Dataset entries
•••••

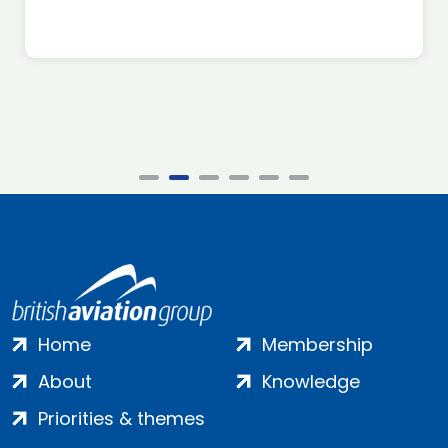
Home
Membership
About
Knowledge
Priorities & themes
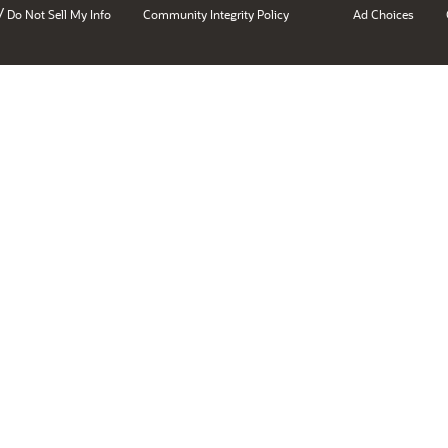
/
Do Not Sell My Info
Community Integrity Policy
Ad Choices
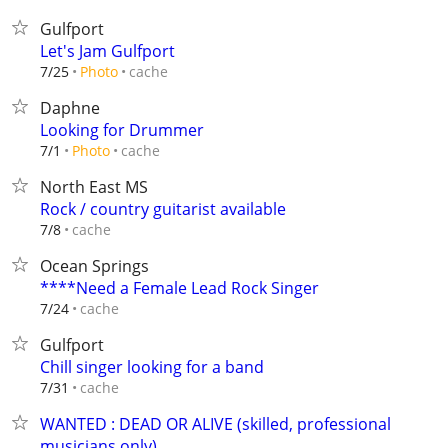
Gulfport
Let's Jam Gulfport
cache
7/25
Photo
Daphne
Looking for Drummer
cache
7/1
Photo
North East MS
Rock / country guitarist available
cache
7/8
Ocean Springs
****Need a Female Lead Rock Singer
cache
7/24
Gulfport
Chill singer looking for a band
cache
7/31
WANTED : DEAD OR ALIVE (skilled, professional
musicians only)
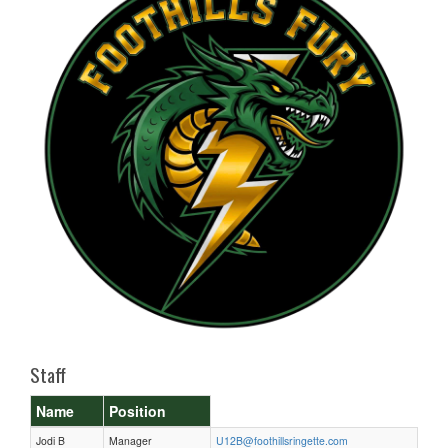
Staff
Name
Position
Jodi B
Manager
U12B@foothillsringette.com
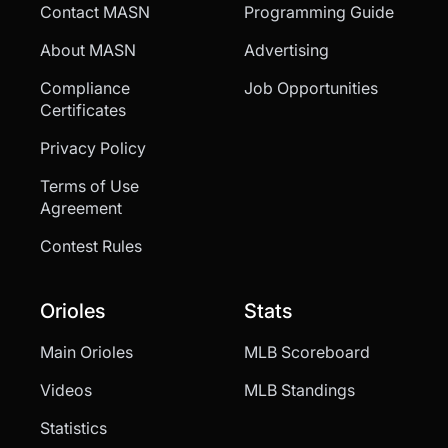
Contact MASN
Programming Guide
About MASN
Advertising
Compliance
Job Opportunities
Certificates
Privacy Policy
Terms of Use
Agreement
Contest Rules
Orioles
Stats
Main Orioles
MLB Scoreboard
Videos
MLB Standings
Statistics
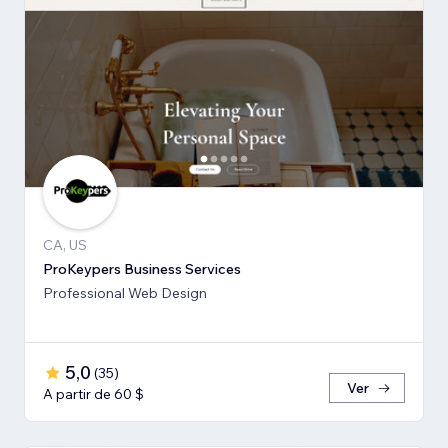
CA, US
ProKeypers Business Services
Professional Web Design
5,0
(
35
)
Ver
A partir de 60 $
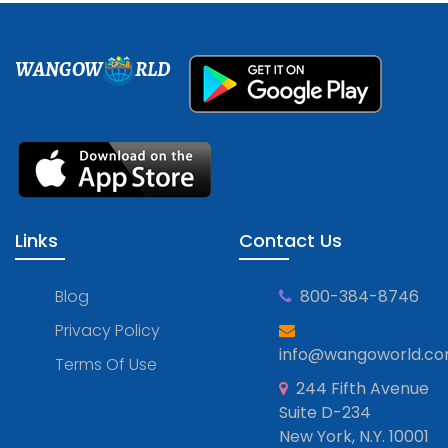
WANGOW
RLD
Links
Contact Us
Blog
800-384-8746
Privacy Policy
info@wangoworld.c
Terms Of Use
244 Fifth Avenue
Suite D-234
New York, N.Y. 10001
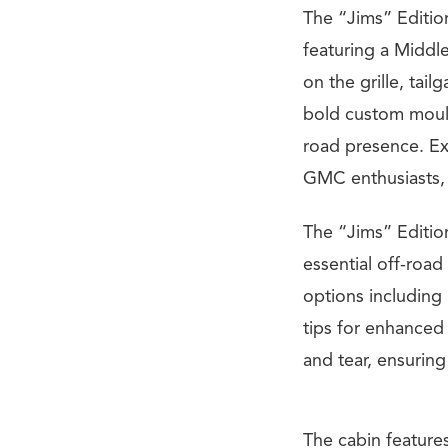
The “Jims” Editio
featuring a Middl
on the grille, tail
bold custom mouldi
road presence. Exc
GMC enthusiasts, 
The “Jims” Edition
essential off-road
options including 
tips for enhanced
and tear, ensurin
The cabin features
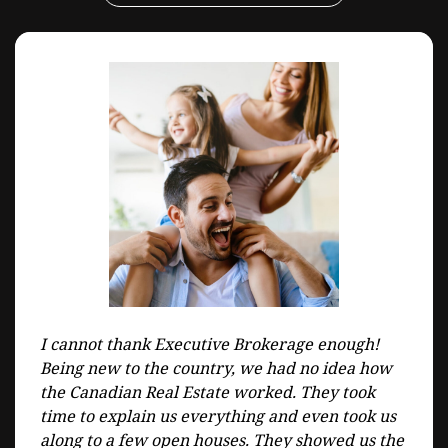
I cannot thank Executive Brokerage enough!
Being new to the country, we had no idea how
the Canadian Real Estate worked. They took
time to explain us everything and even took us
along to a few open houses. They showed us the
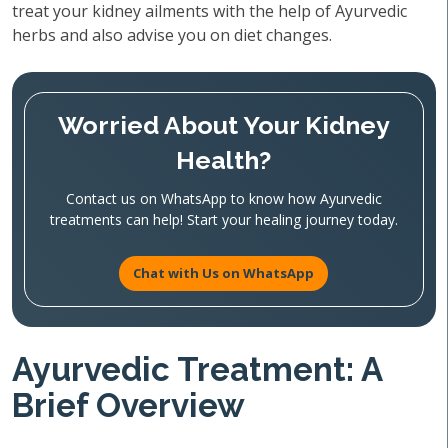
treat your kidney ailments with the help of Ayurvedic
herbs and also advise you on diet changes.
Worried About Your Kidney
Health?
Contact us on WhatsApp to know how Ayurvedic
treatments can help! Start your healing journey today.
Chat with Us on WhatsApp
Ayurvedic Treatment: A
Brief Overview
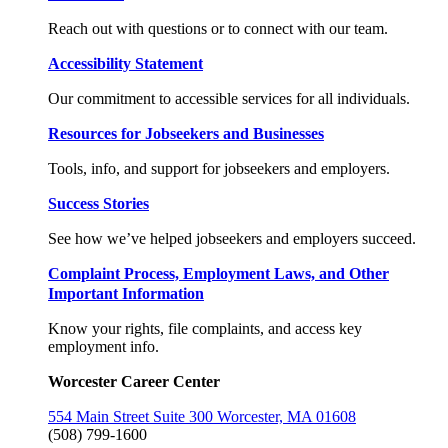
Reach out with questions or to connect with our team.
Accessibility Statement
Our commitment to accessible services for all individuals.
Resources for Jobseekers and Businesses
Tools, info, and support for jobseekers and employers.
Success Stories
See how we’ve helped jobseekers and employers succeed.
Complaint Process, Employment Laws, and Other
Important Information
Know your rights, file complaints, and access key
employment info.
Worcester Career Center
554 Main Street Suite 300 Worcester, MA 01608
(508) 799-1600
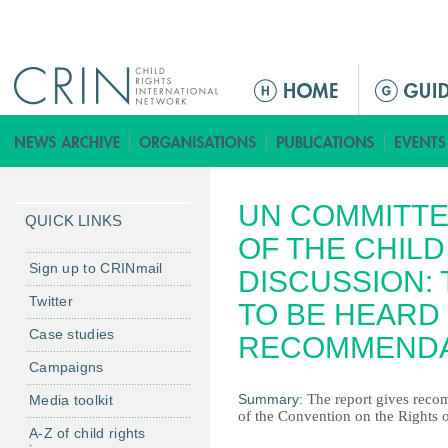
Jump to navigation
M
a
i
n
m
UN COMMITTE
e
QUICK LINKS
n
OF THE CHIL
u
Sign up to CRINmail
DISCUSSION: 
Twitter
TO BE HEARD 
Case studies
RECOMMENDA
Campaigns
Summary:
The report gives recom
Media toolkit
of the Convention on the Rights of
A-Z of child rights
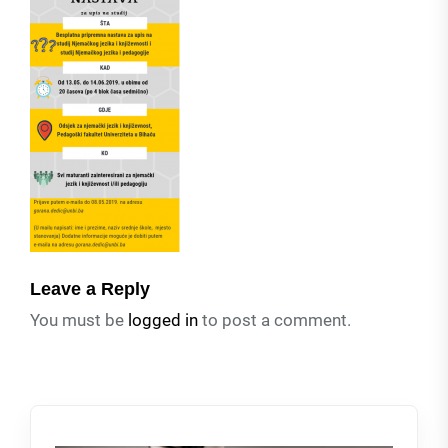
Leave a Reply
You must be
logged in
to post a comment.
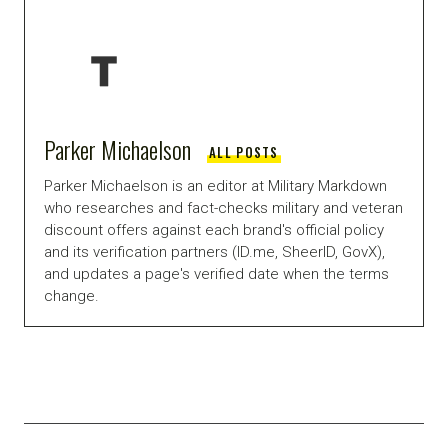
Parker Michaelson
ALL POSTS
Parker Michaelson is an editor at Military Markdown
who researches and fact-checks military and veteran
discount offers against each brand's official policy
and its verification partners (ID.me, SheerID, GovX),
and updates a page's verified date when the terms
change.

•••••

From the entries above, list each line with "took" in it.

the Canadian Real Estate worked. They took
time to explain us everything and even took us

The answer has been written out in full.